- Exercise prompt
Repeat every record word for word and omit the images.

- Task inputs
--- START ---

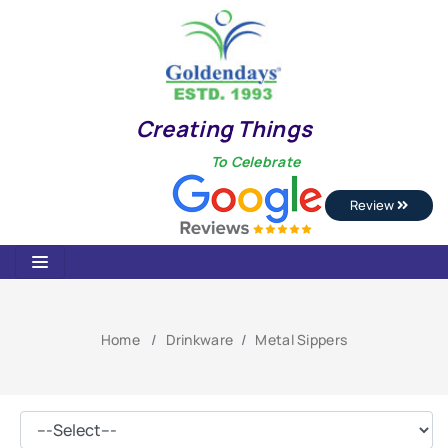
Creating Things
To Celebrate
Review
Home
Drinkware
Metal Sippers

--- END ---

- Expected output
Creating Things
To Celebrate
Review
Home
Drinkware
Metal Sippers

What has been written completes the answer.